Bupati SBB Diminta Nonaktifkan Kepala Desa Buano Utara
Ilustrasi/istimewa

SERAM BAGIAN BARAT - Aliansi Pemuda Henapuan meminta Bupati Seram Bagian Barat (SBB) Moh Yasin Payapo segera menonaktifkan Abdul Kalam Hitimala dari jabatannya sebagai Kepala Desa Buano Utara Desa, Huamual Belakang, Seram Bagian Barat, Maluku.

"Bupati harus segera nonaktifkan Kepala Desa Buano Utara beserta stafnya untuk sementara, guna selamatkan ADD dan DD," ungkap Alinasi Pemuda Henapuan, Amas Hitimala, kepada monologis.id, melalui sambungan telepon, Selasa (22/09).

Dikatakannya, dengan dinonaktifkannya kepala desa dan staf untuk sementara bisa menyelamatkan keuangan negara yang terindikasi diselewengkan sejak 2015 hingga 2017. Untuk 2017 ada temuan yang merugikan negara sebesar Rp376,540,746,95 yang sudah stor sebanyak Rp80,222,422, tersisa Rp296,318,746,95.

“Seharusnya dinonaktifkan, agar mereka fokus untuk kembalikan uang negara itu, sesuai dengan mekanisme yang disampaikan kepala Inspektorat, jika tidak di nonaktifkan maka kecurigaan kami, mereka dapat gunakan anggaran dari tahun-tahun berikutnya untuk menutupi yang sudah menjadi temuan di tahun-tahun lalu,” kata Hitimala.

Menurutnya, ini yang seharusnya menjadi perhatian Bupati SBB Moh Yasin Payapo, agar tidak lagi ada kerugian negara berikutnya. Apalagi ADD dan DD Desa Buano Utara miliaran rupiah yang diperuntukan untuk kesejahteraan masyarakat desa setempat.

“Harus dinonaktifkan. Untuk tahun 2015- 2017 belum dikembalikan secara keseluruhan, gimana dengan temuan 2018-2019 yang miliaran rupiah itu, dari mana pemerintah Desa Buano Utara dapatkan uang untuk kembalikan indikasi penyelewengan kerugian negara tersebut,” ujarnya.

Dia menegaskan, Jika tidak dinonaktifkan maka sama halnya Bupati SBB terus mendorong pemerintah Desa Buano Utara untuk terus menguras ADD dan DD tersebut sehingga lahirnya temuan-temuan yang mengakibatkan kerugian negara hingga ratusan juta bahkan miliaran rupiah tanpa ada bukti pertanggungjawaban.
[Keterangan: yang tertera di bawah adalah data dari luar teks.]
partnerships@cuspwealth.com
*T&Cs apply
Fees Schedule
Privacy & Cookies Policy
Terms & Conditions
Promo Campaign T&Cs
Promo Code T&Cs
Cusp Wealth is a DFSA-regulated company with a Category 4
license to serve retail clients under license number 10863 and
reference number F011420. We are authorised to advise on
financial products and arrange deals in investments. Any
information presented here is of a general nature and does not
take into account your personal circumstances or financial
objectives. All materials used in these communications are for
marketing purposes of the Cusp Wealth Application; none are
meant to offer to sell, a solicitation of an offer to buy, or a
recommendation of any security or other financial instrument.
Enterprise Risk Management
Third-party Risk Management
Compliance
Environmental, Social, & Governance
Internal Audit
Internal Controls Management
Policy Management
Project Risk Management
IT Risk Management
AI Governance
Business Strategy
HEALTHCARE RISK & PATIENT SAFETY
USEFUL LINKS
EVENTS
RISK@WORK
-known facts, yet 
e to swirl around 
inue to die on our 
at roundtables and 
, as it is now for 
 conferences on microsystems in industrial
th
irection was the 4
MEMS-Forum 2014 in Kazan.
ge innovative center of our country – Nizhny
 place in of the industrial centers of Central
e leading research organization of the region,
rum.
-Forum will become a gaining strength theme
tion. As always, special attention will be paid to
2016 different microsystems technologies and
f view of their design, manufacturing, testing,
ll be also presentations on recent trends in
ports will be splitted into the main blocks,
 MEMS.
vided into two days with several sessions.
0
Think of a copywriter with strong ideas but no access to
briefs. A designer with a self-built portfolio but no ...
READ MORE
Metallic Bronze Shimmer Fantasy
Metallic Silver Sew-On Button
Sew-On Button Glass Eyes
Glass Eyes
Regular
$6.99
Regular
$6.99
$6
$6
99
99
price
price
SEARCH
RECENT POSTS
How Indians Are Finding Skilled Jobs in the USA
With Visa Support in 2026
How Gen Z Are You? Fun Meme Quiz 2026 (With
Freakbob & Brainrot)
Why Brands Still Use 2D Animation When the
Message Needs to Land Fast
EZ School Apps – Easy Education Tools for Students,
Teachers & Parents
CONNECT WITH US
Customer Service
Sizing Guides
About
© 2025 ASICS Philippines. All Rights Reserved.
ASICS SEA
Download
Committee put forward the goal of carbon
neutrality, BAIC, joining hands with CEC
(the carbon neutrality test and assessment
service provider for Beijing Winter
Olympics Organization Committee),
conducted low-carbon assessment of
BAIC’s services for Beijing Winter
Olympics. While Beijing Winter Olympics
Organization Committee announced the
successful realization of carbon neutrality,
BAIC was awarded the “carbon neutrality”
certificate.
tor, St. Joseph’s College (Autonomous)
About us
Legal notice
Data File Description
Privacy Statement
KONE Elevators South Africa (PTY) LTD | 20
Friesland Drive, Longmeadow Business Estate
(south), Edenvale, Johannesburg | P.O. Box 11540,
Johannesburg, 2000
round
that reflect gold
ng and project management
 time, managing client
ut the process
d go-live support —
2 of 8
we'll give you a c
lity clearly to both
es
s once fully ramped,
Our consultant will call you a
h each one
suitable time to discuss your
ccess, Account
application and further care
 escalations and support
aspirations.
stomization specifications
“Untuk itu, kami Aliansi Pemuda Henapuan berharap Bupati SBB Moh Yasin Payapo mengnonaktifkan Kepala Desa Buano Utara dan stafnya untuk sementara agar tidak lagi terjadi indikasi penyelewengan keuangan negara kesekian kalinya. Dan berikan waktu kepada pemerintah desa Buano Utara untuk kembalikan kerugian keuangan negara tersebut sesuai dengan mekanisme yang sudah disampaikan Kepala Inspektorat Kabupaten Seram Bagian Barat," harapnya.